There are only two possibilities for the identity of 'Jane' in Charlotte Perkins Gilman's 'The Yellow Wallpaper' - it is either a typo for Jennie, or Jane refers to the narrator herself. This lesson covers both, and focuses on the argument that Jane is the name of the narrator.

Plot Summary

Gilman's The Yellow Wallpaper is a short story about a woman and her husband who move into a house where the woman is meant to rest and recover from a nervous condition. Her husband, John, as well as her caretaker, Jennie, protect the woman narrating the story. In fact, so much so that she has very little freedom, and eventually loses her sanity. Along the way, the woman becomes obsessed with the yellow wallpaper in her room and is convinced that there is a woman trapped behind the wallpaper, whom she wants to free. The story ends with the woman tearing the wallpaper from the wall, believing that she has freed the woman behind it, and merging her identity with the woman's; John walks in on this scene and faints.

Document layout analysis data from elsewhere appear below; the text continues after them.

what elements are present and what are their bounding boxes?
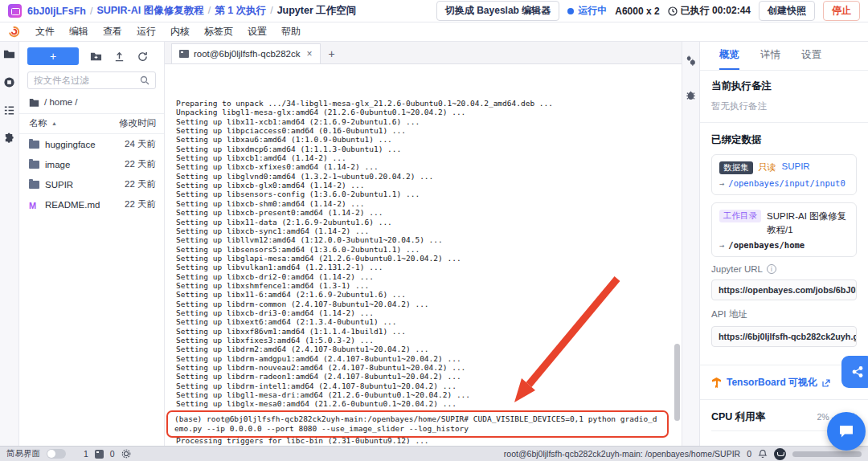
tensorboard-icon [711,377,722,388]
debugger-bug-icon[interactable] [685,89,697,101]
terminal-log-line: Setting up libxcb-shm0:amd64 (1.14-2) ..… [176,199,682,208]
breadcrumb-project-name[interactable]: SUPIR-AI 图像修复教程 [96,4,211,18]
terminal-log-line: Setting up libxcb-present0:amd64 (1.14-2… [176,208,682,217]
file-browser-panel: + / home / 名称 ▲ 修 [19,42,165,446]
file-modified: 22 天前 [125,198,156,210]
workdir-name[interactable]: SUPIR-AI 图像修复教程/1 [767,210,849,236]
stop-button[interactable]: 停止 [823,1,860,21]
terminal-output[interactable]: Preparing to unpack .../34-libgl1-mesa-g… [165,64,682,446]
chat-bubble-icon [837,422,855,440]
info-icon[interactable]: i [767,264,776,274]
tab-details[interactable]: 详情 [760,48,780,70]
kernel-count: 1 [84,449,88,459]
menu-item[interactable]: 查看 [96,23,129,40]
menu-item[interactable]: 设置 [240,23,274,40]
dataset-link[interactable]: SUPIR [782,161,810,171]
new-launcher-button[interactable]: + [27,47,79,65]
refresh-icon[interactable] [137,51,149,63]
terminal-scrollbar[interactable] [674,344,680,421]
file-type-icon [29,181,39,189]
tab-overview[interactable]: 概览 [719,48,739,70]
openbayes-project-icon [8,4,22,18]
breadcrumb: 6bJ0ljLFsFh SUPIR-AI 图像修复教程 第 1 次执行 Jupy… [27,4,356,18]
terminal-tab[interactable]: root@6bj0ljlfsfh-qcb282ck × [171,43,321,63]
running-kernels-icon[interactable] [3,76,15,88]
horizontal-scrollbar[interactable] [792,451,862,457]
share-nodes-icon [850,364,866,380]
terminal-log-line: Setting up libxcb-dri2-0:amd64 (1.14-2) … [176,272,682,281]
tab-settings[interactable]: 设置 [801,48,821,70]
breadcrumb-project-id[interactable]: 6bJ0ljLFsFh [27,6,92,17]
column-name[interactable]: 名称 ▲ [29,117,119,129]
file-row[interactable]: SUPIR 22 天前 [19,174,164,194]
file-row[interactable]: README.md 22 天前 [19,194,164,214]
file-modified: 24 天前 [125,138,156,150]
tensorboard-link[interactable]: TensorBoard 可视化 [711,376,857,390]
elapsed-time: 已执行 00:02:44 [668,4,751,18]
upload-icon[interactable] [113,51,125,63]
terminal-log-line: Setting up libx11-data (2:1.6.9-2ubuntu1… [176,218,682,226]
terminal-log: Preparing to unpack .../34-libgl1-mesa-g… [165,64,682,445]
external-link-icon [822,379,830,387]
terminal-log-line: Unpacking libgl1-mesa-glx:amd64 (21.2.6-… [176,108,682,116]
terminal-log-line: Setting up libglx-mesa0:amd64 (21.2.6-0u… [176,399,682,408]
terminal-log-line: Setting up libxcb-sync1:amd64 (1.14-2) .… [176,226,682,235]
table-of-contents-icon[interactable] [3,104,15,116]
notification-count: 0 [747,449,751,459]
terminal-log-line: Setting up libglvnd0:amd64 (1.3.2-1~ubun… [176,172,682,181]
file-list: huggingface 24 天前 image 22 天前 SUPIR 22 天… [19,134,164,214]
file-type-icon [29,201,39,209]
terminal-count-icon [95,450,104,459]
file-breadcrumb[interactable]: / home / [19,96,164,113]
api-address-value[interactable]: https://6bj0ljlfsfh-qcb282ck2uyh.gec [711,326,857,347]
intercom-avatar-icon[interactable] [774,448,786,460]
simple-ui-toggle[interactable] [47,449,66,459]
property-inspector-icon[interactable] [685,55,697,67]
dataset-mount-path[interactable]: /openbayes/input/input0 [728,178,845,188]
menu-item[interactable]: 帮助 [274,23,308,40]
file-row[interactable]: image 22 天前 [19,154,164,174]
terminal-log-line: Setting up libxshmfence1:amd64 (1.3-1) .… [176,281,682,290]
file-filter-input[interactable] [34,75,135,85]
note-section: 当前执行备注 暂无执行备注 [700,71,868,120]
breadcrumb-run-number[interactable]: 第 1 次执行 [215,4,272,18]
file-browser-icon[interactable] [3,48,15,60]
terminal-icon [179,50,189,58]
new-tab-button[interactable]: + [322,43,342,63]
menu-item[interactable]: 运行 [129,23,163,40]
terminal-log-line: Setting up libxext6:amd64 (2:1.3.4-0ubun… [176,317,682,326]
terminal-log-line: Setting up libgl1-mesa-dri:amd64 (21.2.6… [176,390,682,399]
new-folder-icon[interactable] [90,51,102,63]
readonly-label: 只读 [759,161,776,173]
kernel-status-icon[interactable] [121,449,131,459]
file-filter-box[interactable] [27,71,156,89]
close-tab-icon[interactable]: × [307,48,313,59]
file-type-icon [29,141,39,149]
menu-item[interactable]: 内核 [163,23,197,40]
terminal-log-line: Setting up libdrm-radeon1:amd64 (2.4.107… [176,372,682,381]
terminal-log-line: Setting up libglapi-mesa:amd64 (21.2.6-0… [176,254,682,263]
dataset-card: 数据集 只读 SUPIR → /openbayes/input/input0 [711,154,857,195]
run-status-label: 运行中 [578,4,607,18]
left-activity-bar [0,42,19,446]
bell-icon[interactable] [758,449,768,459]
column-modified[interactable]: 修改时间 [119,117,156,129]
api-address-label: API 地址 [711,308,857,320]
menu-item[interactable]: 文件 [28,23,62,40]
chat-fab[interactable] [827,412,866,451]
menu-item[interactable]: 编辑 [62,23,96,40]
file-row[interactable]: huggingface 24 天前 [19,134,164,154]
terminal-log-line: Setting up libxcb-glx0:amd64 (1.14-2) ..… [176,181,682,190]
jupyter-url-value[interactable]: https://openbayes.com/jobs/6bJ0ljLl [711,279,857,300]
sort-asc-icon: ▲ [51,120,57,126]
terminal-log-line: Setting up libpciaccess0:amd64 (0.16-0ub… [176,126,682,135]
extensions-icon[interactable] [3,133,15,145]
file-name: huggingface [45,140,125,149]
terminal-log-line: Setting up libxfixes3:amd64 (1:5.0.3-2) … [176,336,682,345]
dataset-badge: 数据集 [719,161,753,174]
create-snapshot-button[interactable]: 创建快照 [759,1,815,21]
menu-item[interactable]: 标签页 [197,23,240,40]
share-graph-fab[interactable] [841,356,868,388]
file-name: image [45,160,125,169]
switch-editor-button[interactable]: 切换成 Bayeslab 编辑器 [436,1,559,21]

When Do We Learn the Name 'Jane'?

We only read the name Jane once in The Yellow Wallpaper, and this is at the very end. When John finally gets into the room and finds his wife creeping around on the floor with the wallpaper in tatters, she says to him:

'I've got out at last,' said I, 'in spite of you and Jane. And I've pulled off most of the paper, so you can't put me back!'

Typo Argument

It is possible that Jane is a typo for Jennie since Jennie lives in the house and has been a caretaker for the narrator. In this scenario, the narrator is telling her husband that she has managed to escape his controlling influence as well as Jennie's. In a way, this makes some sense since both John and Jennie have exerted considerable control over the narrator.

Against the Typo Argument

At a certain point in the story, though, the narrator appears to have merged with the woman in the wallpaper. For example, the narrator tells us toward the end, 'I suppose I shall have to get back behind the pattern when it comes night, and that is hard!' Pretty creepy, but assuming that the narrator is now speaking from both her perspective (i.e. the woman we have come to know as the narrator) and the perspective of the woman behind the wallpaper, it does not make sense that she would see Jennie as one of her captors.

Jane Is the Narrator

On the other hand, given the merging of the narrator and the woman behind the wallpaper, there is an argument to be made for Jane being the narrator's name. First, the comments that we read from the narrator are now from the perspective of both the narrator herself and the woman behind the wallpaper. At this point in the story, the narrator has come to identify with the woman trapped behind the wallpaper so much that she has lost the ability to tell the difference between the other (imaginary) woman and herself.

Splitting the Narrator

At the same time that the narrator has merged with the woman in the wallpaper, she has also separated herself into two parts: the part that worked to adopt her husband's perspective, and the other part that she kept hidden away, which longed to be free. Throughout the story, we can see signs of these two parts of the narrator. For example, the narrator tell us, 'John says if I feel so (angry), I shall neglect proper self-control; so I take pains to control myself - before him, at least, and that makes me very tired.'

Separating I and Myself

In the quote above, if you separate the subject 'I' from the object 'myself,' you can get some idea of how the narrator sees 'Jane' as a separate entity. Here, we can assume that 'Jane' was the 'I' who was controlling the actual feelings and personality of the narrator and keeping them hidden away. At the end of the story, however, the 'real' narrator comes out and merges with the woman in the wallpaper, and accuses 'Jane' of trying to keep her submerged.